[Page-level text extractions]
=-=-=-=-=

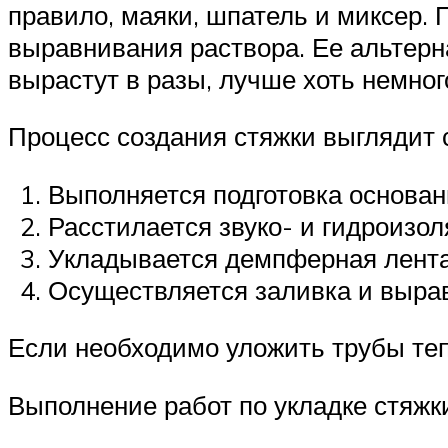
правило, маяки, шпатель и миксер
выравнивания раствора. Ее альтерна
вырастут в разы, лучше хоть немног
Процесс создания стяжки выглядит
Выполняется подготовка основан
Расстилается звуко- и гидроизол
Укладывается демпферная лента
Осуществляется заливка и выра
Если необходимо уложить трубы тепл
Выполнение работ по укладке стяжк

=-=-=-=-=

Work instruction: Apart from the images, every line above is to be given again exactly.

Solution to this problem:
правило, маяки, шпатель и миксер
выравнивания раствора. Ее альтерна
вырастут в разы, лучше хоть немног
Процесс создания стяжки выглядит
Выполняется подготовка основан
Расстилается звуко- и гидроизол
Укладывается демпферная лента
Осуществляется заливка и выра
Если необходимо уложить трубы тепл
Выполнение работ по укладке стяжк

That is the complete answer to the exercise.